YOUR TASK =>
Take nothing but the lines from the one with "feature live acoustic" through the one with "You have no notifications." in the entries below, both ends kept, and return them exactly with pictures left out.

[Data items]
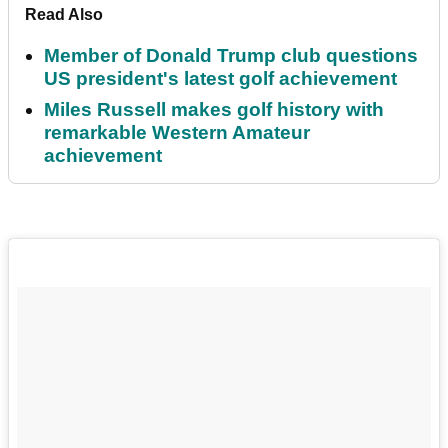
Read Also
Member of Donald Trump club questions
US president's latest golf achievement
Miles Russell makes golf history with
remarkable Western Amateur
achievement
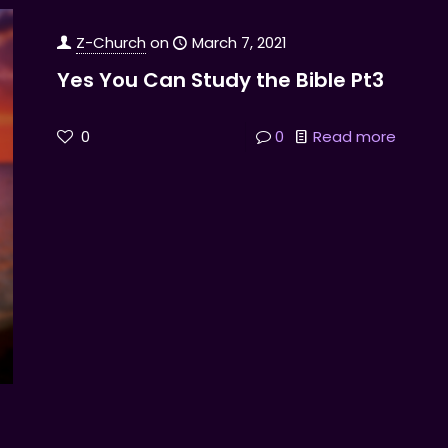
Z-Church
on
March 7, 2021
Yes You Can Study the Bible Pt3
0
0
Read more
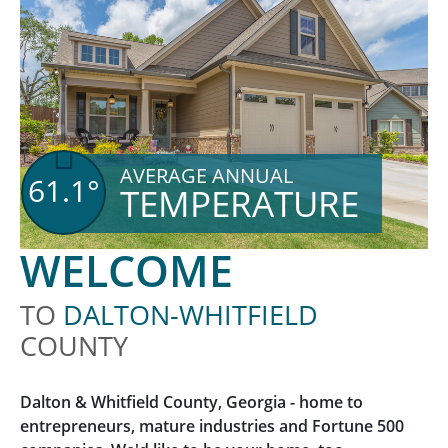
AVERAGE ANNUAL
61.1°
TEMPERATURE
WELCOME
TO
DALTON-WHITFIELD
COUNTY
Dalton & Whitfield County, Georgia - home to
entrepreneurs, mature industries and Fortune 500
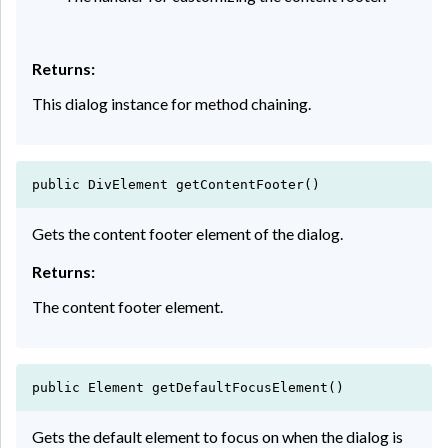
Returns:
This dialog instance for method chaining.
public DivElement getContentFooter()
Gets the content footer element of the dialog.
Returns:
The content footer element.
public Element getDefaultFocusElement()
Gets the default element to focus on when the dialog is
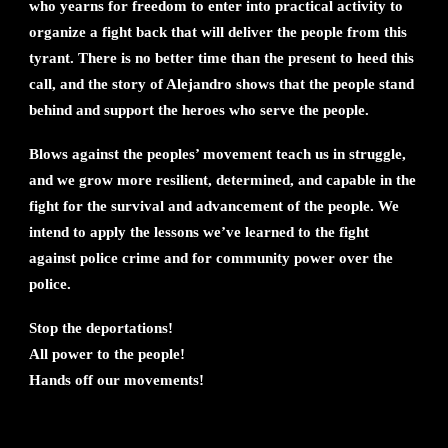
who yearns for freedom to enter into practical activity to
organize a fight back that will deliver the people from this
tyrant. There is no better time than the present to heed this
call, and the story of Alejandro shows that the people stand
behind and support the heroes who serve the people.
Blows against the peoples’ movement teach us in struggle,
and we grow more resilient, determined, and capable in the
fight for the survival and advancement of the people. We
intend to apply the lessons we’ve learned to the fight
against police crime and for community power over the
police.
Stop the deportations!
All power to the people!
Hands off our movements!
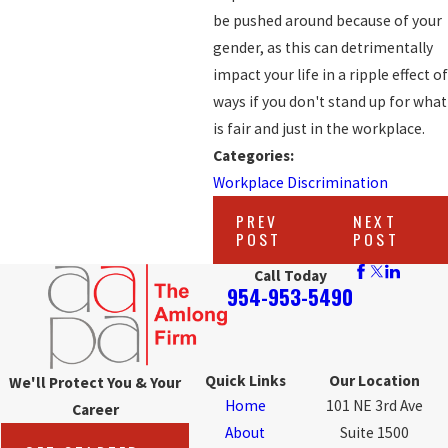
be pushed around because of your
gender, as this can detrimentally
impact your life in a ripple effect of
ways if you don't stand up for what
is fair and just in the workplace.
Categories:
Workplace Discrimination
PREV
NEXT
POST
POST
Call Today
954-953-5490
Quick Links
Our Location
We'll Protect You & Your
Home
101 NE 3rd Ave
Career
About
Suite 1500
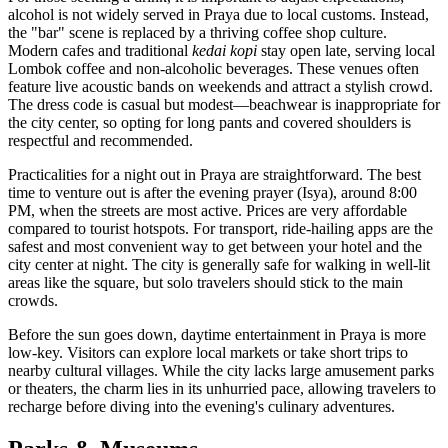
alcohol is not widely served in Praya due to local customs. Instead,
the "bar" scene is replaced by a thriving coffee shop culture.
Modern cafes and traditional
kedai kopi
stay open late, serving local
Lombok coffee and non-alcoholic beverages. These venues often
feature live acoustic bands on weekends and attract a stylish crowd.
The dress code is casual but modest—beachwear is inappropriate for
the city center, so opting for long pants and covered shoulders is
respectful and recommended.
Practicalities for a night out in Praya are straightforward. The best
time to venture out is after the evening prayer (Isya), around 8:00
PM, when the streets are most active. Prices are very affordable
compared to tourist hotspots. For transport, ride-hailing apps are the
safest and most convenient way to get between your hotel and the
city center at night. The city is generally safe for walking in well-lit
areas like the square, but solo travelers should stick to the main
crowds.
Before the sun goes down, daytime entertainment in Praya is more
low-key. Visitors can explore local markets or take short trips to
nearby cultural villages. While the city lacks large amusement parks
or theaters, the charm lies in its unhurried pace, allowing travelers to
recharge before diving into the evening's culinary adventures.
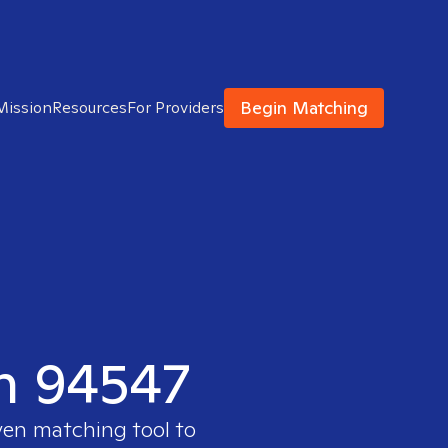
Begin Matching
Mission
Resources
For Providers
in 94547
ven matching tool to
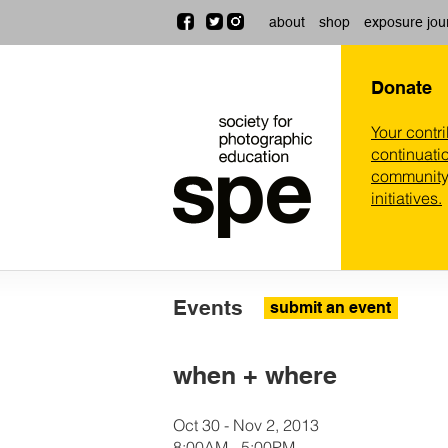
about
shop
exposure jou
Donate
Your contr
continuatio
community,
initiatives.
Events
submit an event
when + where
Oct 30 - Nov 2, 2013
8:00AM - 5:00PM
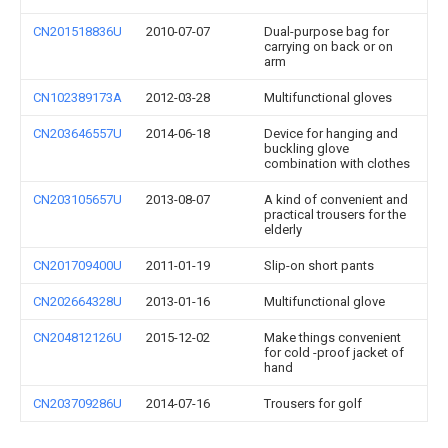
CN201518836U
2010-07-07
Dual-purpose bag for
carrying on back or on
arm
CN102389173A
2012-03-28
Multifunctional gloves
CN203646557U
2014-06-18
Device for hanging and
buckling glove
combination with clothes
CN203105657U
2013-08-07
A kind of convenient and
practical trousers for the
elderly
CN201709400U
2011-01-19
Slip-on short pants
CN202664328U
2013-01-16
Multifunctional glove
CN204812126U
2015-12-02
Make things convenient
for cold -proof jacket of
hand
CN203709286U
2014-07-16
Trousers for golf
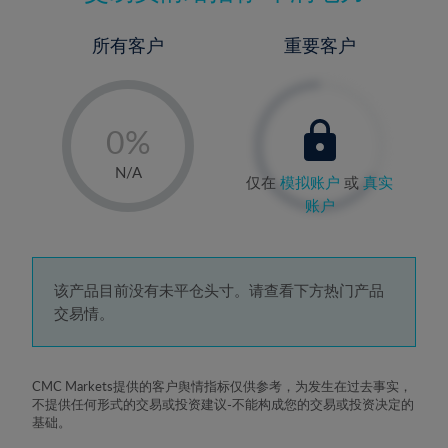
所有客户
重要客户
-
0%
1%
N/A
仅在
模拟账户
或
真实
2%
账户
3%
4%
5%
该产品目前没有未平仓头寸。请查看下方热门产品
交易情。
6%
7%
8%
CMC Markets提供的客户舆情指标仅供参考，为发生在过去事实，
不提供任何形式的交易或投资建议-不能构成您的交易或投资决定的
9%
基础。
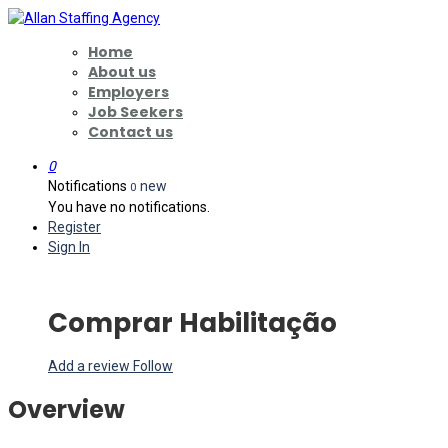
Home
About us
Employers
Job Seekers
Contact us
0
Notifications
new
0
You have no notifications.
Register
Sign In
Comprar Habilitação
Add a review
Follow
Overview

SOLUTION =>
feature live acoustic bands on weekends and attract a stylish crowd.
The dress code is casual but modest—beachwear is inappropriate for
the city center, so opting for long pants and covered shoulders is
respectful and recommended.
Practicalities for a night out in Praya are straightforward. The best
time to venture out is after the evening prayer (Isya), around 8:00
PM, when the streets are most active. Prices are very affordable
compared to tourist hotspots. For transport, ride-hailing apps are the
safest and most convenient way to get between your hotel and the
city center at night. The city is generally safe for walking in well-lit
areas like the square, but solo travelers should stick to the main
crowds.
Before the sun goes down, daytime entertainment in Praya is more
low-key. Visitors can explore local markets or take short trips to
nearby cultural villages. While the city lacks large amusement parks
or theaters, the charm lies in its unhurried pace, allowing travelers to
recharge before diving into the evening's culinary adventures.
Begin Matching
Mission
Resources
For Providers
in 94547
ven matching tool to
about
shop
exposure jou
Donate
Your contr
continuatio
community,
initiatives.
Events
submit an event
when + where
Oct 30 - Nov 2, 2013
8:00AM - 5:00PM
CN201518836U
2010-07-07
Dual-purpose bag for
carrying on back or on
arm
CN102389173A
2012-03-28
Multifunctional gloves
CN203646557U
2014-06-18
Device for hanging and
buckling glove
combination with clothes
CN203105657U
2013-08-07
A kind of convenient and
practical trousers for the
elderly
CN201709400U
2011-01-19
Slip-on short pants
CN202664328U
2013-01-16
Multifunctional glove
CN204812126U
2015-12-02
Make things convenient
for cold -proof jacket of
hand
CN203709286U
2014-07-16
Trousers for golf
所有客户
重要客户
-
0%
1%
N/A
仅在
模拟账户
或
真实
2%
账户
3%
4%
5%
该产品目前没有未平仓头寸。请查看下方热门产品
交易情。
6%
7%
8%
CMC Markets提供的客户舆情指标仅供参考，为发生在过去事实，
不提供任何形式的交易或投资建议-不能构成您的交易或投资决定的
9%
基础。
Home
About us
Employers
Job Seekers
Contact us
0
Notifications
new
0
You have no notifications.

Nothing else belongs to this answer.